I once heard a famous author and writing teacher say that one of the best writing prompts for a class are the words “I remember…”. This immediately transports you into the land of past experiences and inspiration. I’ll be stealing this little writing exercise in that I will be looking for past experiences I have had during the holidays, and I’ll also change it to “remember…”, to give you some support. Chances are that if you’ve been listening to our podcast for a while, or you’ve read our blog, many of the things I’ll mention will act as great, quick and gentle reminders of some of those issues that pop up for vegans this time of year. If you’re new, you’ll quickly see how so many of these are universal life lessons, that you’ve probably experienced in other aspects of your life, and they’ll serve as great reminders of how to deal with these issues around the table now.

I remember…

Before we get started with what I want you to remember, here’s what I remember. I remember that Carlos and I spent our first holiday season after going vegan on our own (because we lived so far away from family), which was simple enough in the vegan department. I remember that when we first started sharing this time of year with new friends, things were also easy enough. We would bring some vegan dishes that everyone could share, or we would host a vegan dinner at home with so much delicious food that everyone (omnivores and vegans alike loved it). I remember how spending the holidays with friends and family who had known us prior to going vegan was much harder. I remember having to answer lots of questions the first holiday season we spent with family members.
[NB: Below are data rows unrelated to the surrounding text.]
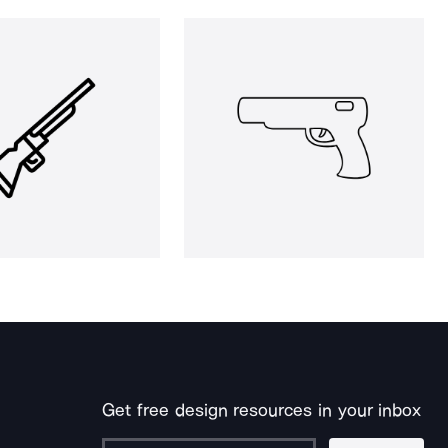
Get free design resources in your inbox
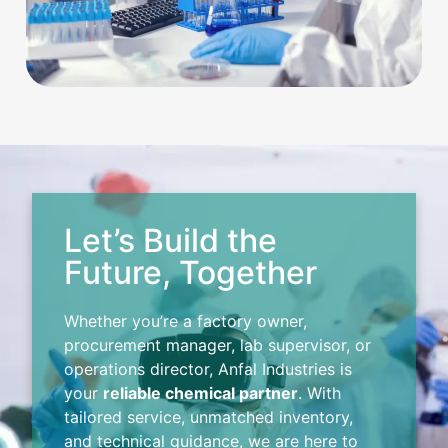
Let’s Build the
Future, Together
Whether you’re a factory owner,
procurement manager, lab supervisor, or
operations director, Anfal Industries is
your
reliable chemical partner
. With
tailored service, unmatched inventory,
and technical guidance, we are here to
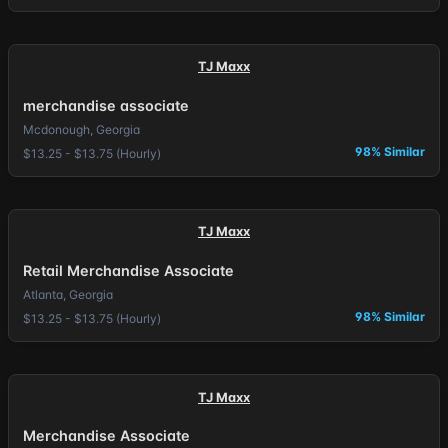
TJ Maxx
merchandise associate
Mcdonough, Georgia
98% Similar
$13.25 - $13.75 (Hourly)
TJ Maxx
Retail Merchandise Associate
Atlanta, Georgia
98% Similar
$13.25 - $13.75 (Hourly)
TJ Maxx
Merchandise Associate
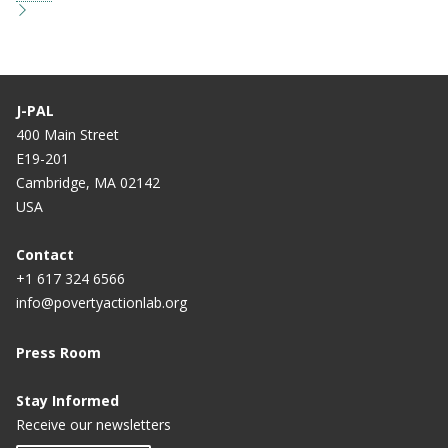
J-PAL
400 Main Street
E19-201
Cambridge, MA 02142
USA
Contact
+1 617 324 6566
info@povertyactionlab.org
Press Room
Stay Informed
Receive our newsletters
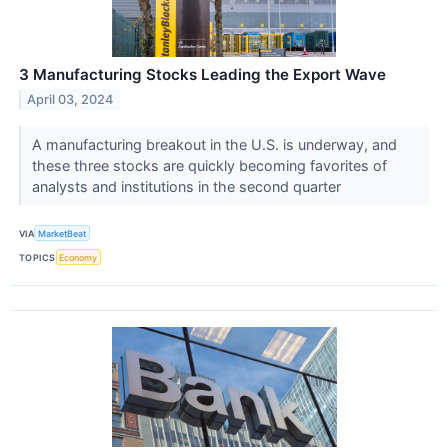
3 Manufacturing Stocks Leading the Export Wave
April 03, 2024
A manufacturing breakout in the U.S. is underway, and
these three stocks are quickly becoming favorites of
analysts and institutions in the second quarter
VIA
MarketBeat
TOPICS
Economy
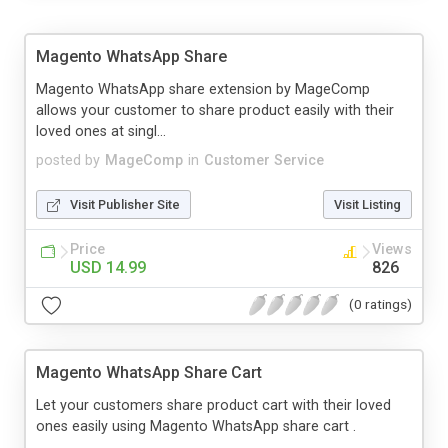
Magento WhatsApp Share
Magento WhatsApp share extension by MageComp
allows your customer to share product easily with their
loved ones at singl...
posted by
MageComp
in
Customer Service
Visit Publisher Site
Visit Listing
Price
Views
USD 14.99
826
(0 ratings)
Magento WhatsApp Share Cart
Let your customers share product cart with their loved
ones easily using Magento WhatsApp share cart .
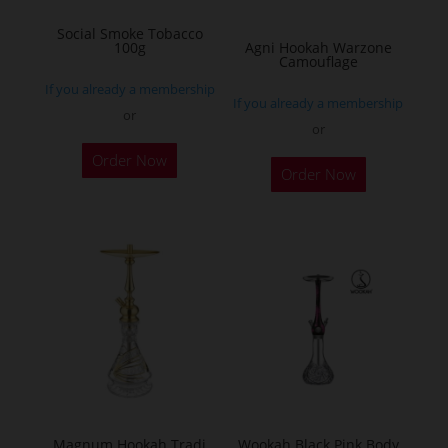
on
Social Smoke Tobacco
the
100g
Agni Hookah Warzone
Camouflage
product
If you already a membership
page
If you already a membership
or
or
This
Order Now
Order Now
product
has
multiple
variants.
The
options
may
be
chosen
on
the
Magnum Hookah Tradi
Wookah Black Pink Body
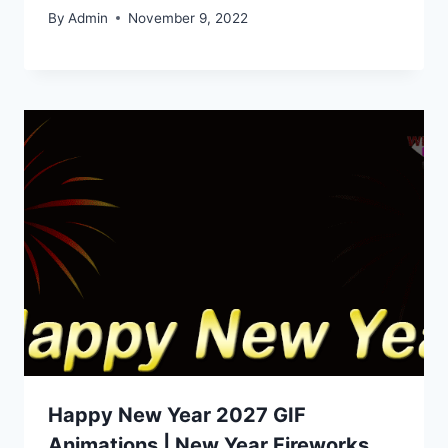
By
Admin
November 9, 2022
Happy New Year 2027 GIF
Animations | New Year Fireworks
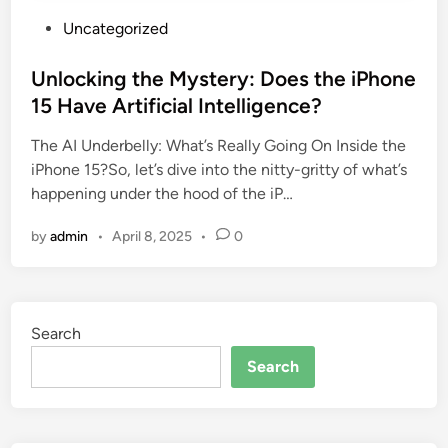
P
Uncategorized
o
s
Unlocking the Mystery: Does the iPhone
t
15 Have Artificial Intelligence?
e
The AI Underbelly: What’s Really Going On Inside the
d
iPhone 15?So, let’s dive into the nitty-gritty of what’s
i
happening under the hood of the iP…
n
by
admin
•
April 8, 2025
•
0
Search
Search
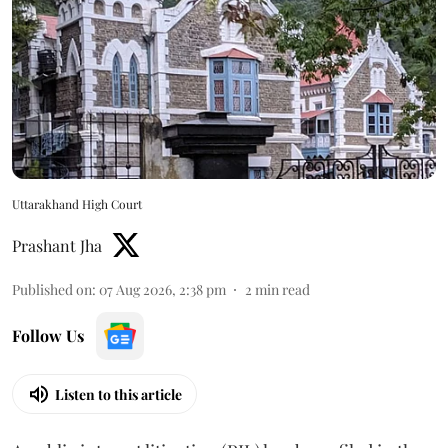
Uttarakhand High Court
Prashant Jha
Published on
:
07 Aug 2026, 2:38 pm
2
min read
Follow Us
Listen to this article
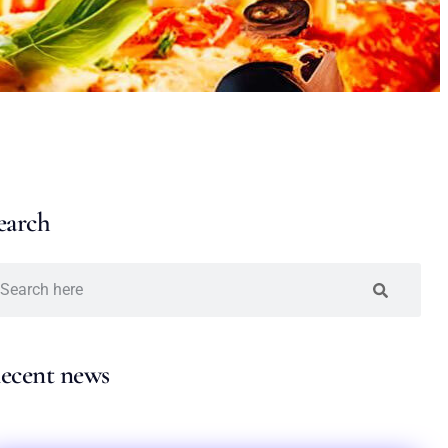
earch
ecent news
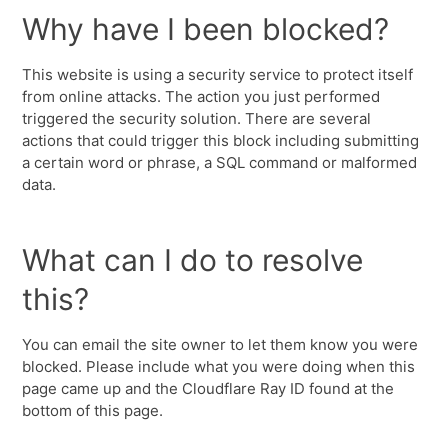
Why have I been blocked?
This website is using a security service to protect itself
from online attacks. The action you just performed
triggered the security solution. There are several
actions that could trigger this block including submitting
a certain word or phrase, a SQL command or malformed
data.
What can I do to resolve
this?
You can email the site owner to let them know you were
blocked. Please include what you were doing when this
page came up and the Cloudflare Ray ID found at the
bottom of this page.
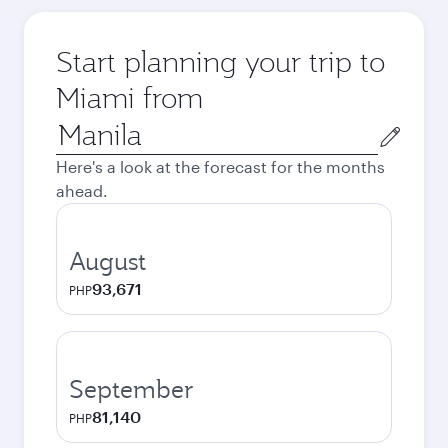
Start planning your trip to
Miami from
Origin
city
Here's a look at the forecast for the months
ahead.
August
93,671
PHP
September
81,140
PHP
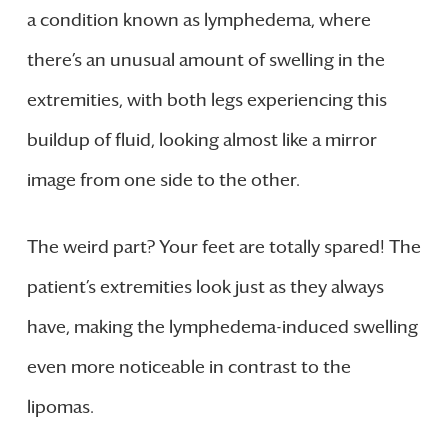
a condition known as lymphedema, where
there’s an unusual amount of swelling in the
extremities, with both legs experiencing this
buildup of fluid, looking almost like a mirror
image from one side to the other.
The weird part? Your feet are totally spared! The
patient’s extremities look just as they always
have, making the lymphedema-induced swelling
even more noticeable in contrast to the
lipomas.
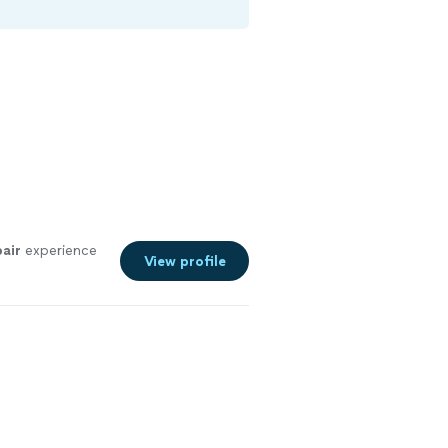
pair
experience
View profile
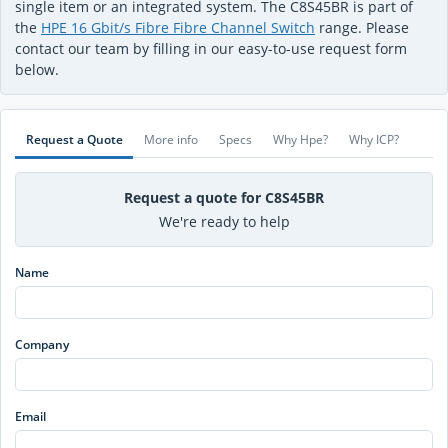
single item or an integrated system. The C8S45BR is part of
the
HPE 16 Gbit/s Fibre Fibre Channel Switch
range. Please
contact our team by filling in our easy-to-use request form
below.
Request a Quote
More info
Specs
Why Hpe?
Why ICP?
Request a quote for C8S45BR
We're ready to help
Name
Company
Email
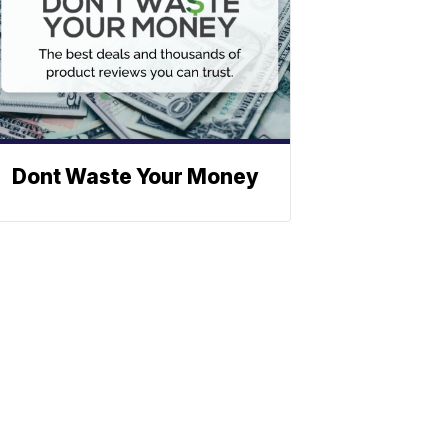
Dont Waste Your Money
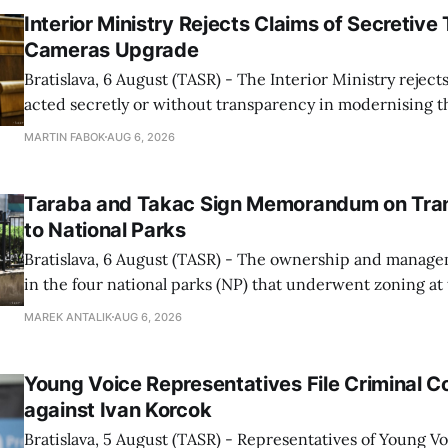
Interior Ministry Rejects Claims of Secretive 
Cameras Upgrade
Bratislava, 6 August (TASR) - The Interior Ministry rejects
acted secretly or without transparency in modernising th
enforcement system, and it will provide regular updates 
MARTIN FABOK
AUG 6, 2026
speed radars linked to the system, ministry spokespers
told TASR on
Taraba and Takac Sign Memorandum on Tran
to National Parks
Bratislava, 6 August (TASR) - The ownership and managem
in the four national parks (NP) that underwent zoning at
July are being fully transferred to the national parks, and 
MAREK ANTALIK
AUG 6, 2026
national park authorities will be fully responsible for ma
delimited assets within
Young Voice Representatives File Criminal C
against Ivan Korcok
Bratislava, 5 August (TASR) - Representatives of Young 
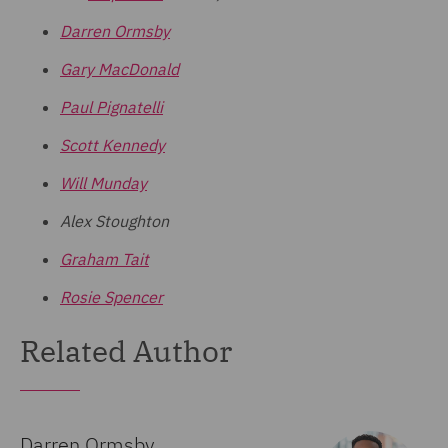
Darren Ormsby
Gary MacDonald
Paul Pignatelli
Scott Kennedy
Will Munday
Alex Stoughton
Graham Tait
Rosie Spencer
Related Author
Darren Ormsby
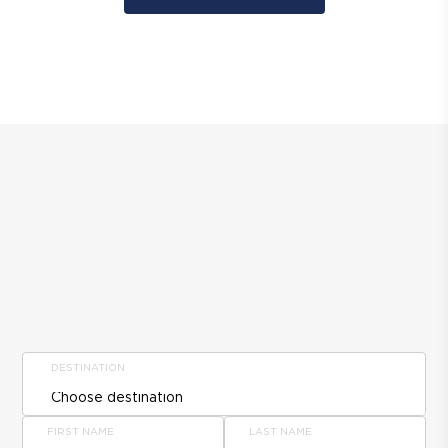
DESTINATION
FIRST NAME
LAST NAME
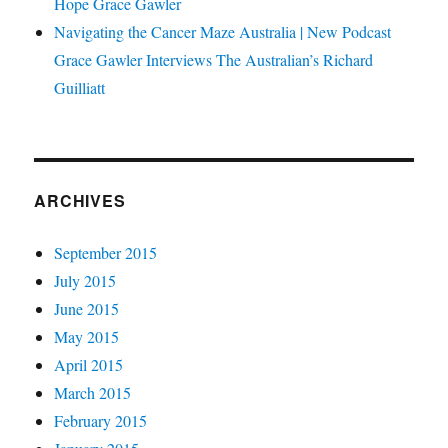
Hope Grace Gawler
Navigating the Cancer Maze Australia | New Podcast
Grace Gawler Interviews The Australian’s Richard
Guilliatt
ARCHIVES
September 2015
July 2015
June 2015
May 2015
April 2015
March 2015
February 2015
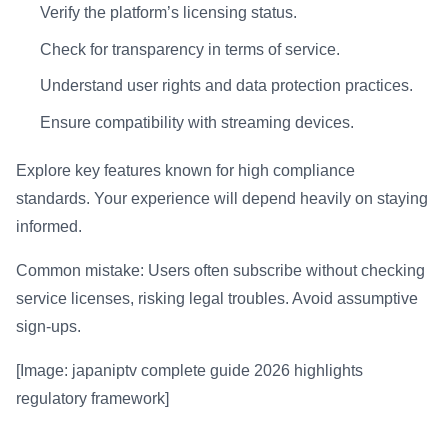
Verify the platform’s licensing status.
Check for transparency in terms of service.
Understand user rights and data protection practices.
Ensure compatibility with streaming devices.
Explore key features known for high compliance
standards. Your experience will depend heavily on staying
informed.
Common mistake: Users often subscribe without checking
service licenses, risking legal troubles. Avoid assumptive
sign-ups.
[Image: japaniptv complete guide 2026 highlights
regulatory framework]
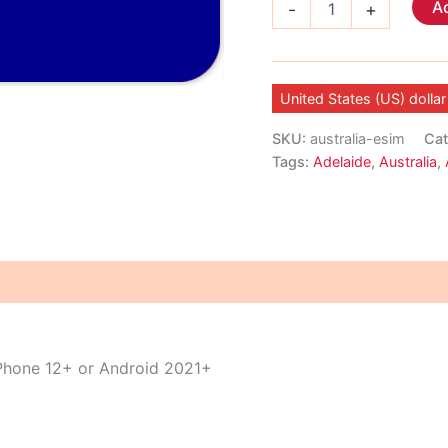
Ad
-
+
eSIM
quantity
United States (US) dollar
SKU:
australia-esim
Cat
Tags:
Adelaide
,
Australia
,
iPhone 12+ or Android 2021+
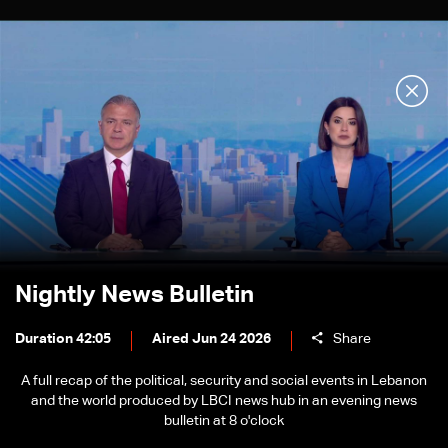
Nightly News Bulletin
Duration 42:05
Aired Jun 24 2026
Share
A full recap of the political, security and social events in Lebanon
and the world produced by LBCI news hub in an evening news
bulletin at 8 o'clock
I remember that itch to jump in and set the record straight when people told myths about animal agriculture, and knowing I also didn’t feel comfortable getting on that soap box. I remember people showing me their plates filled with turkey or ham and saying “look at what you’re missing”. I remember missing being a part of the preparation of some of the traditional holiday dishes, which surprise surprise, was always my favorite part of the holidays.

I also remember the joy of starting new traditions. The joy of seeing my friends get together over our table and ooh and ahh over vegan recipes that I was just starting to create. I remember the first time I mastered that pumpkin pie, or that vegan roast with mushroom gravy. I remember when I realized that the part I had always loved, of spending the entire day in the kitchen (yes, I know I’m an alien from outer space who feels this is actually the best thing ever), was still possible with vegan dishes. I remember when in the years that followed, friends would ask in October when our famous vegan Christmas dinner would be (this year without having a kitchen this dinner’s cancellation almost caused a riot!). I remember how with every passing year I felt more and more comfortable answering questions. I remember how with every passing year the jokes and comments started dying out until they were actually quite rare. I remember how being vegan reminded me of how food is just the excuse to get together, it isn’t what this time of year is really all about.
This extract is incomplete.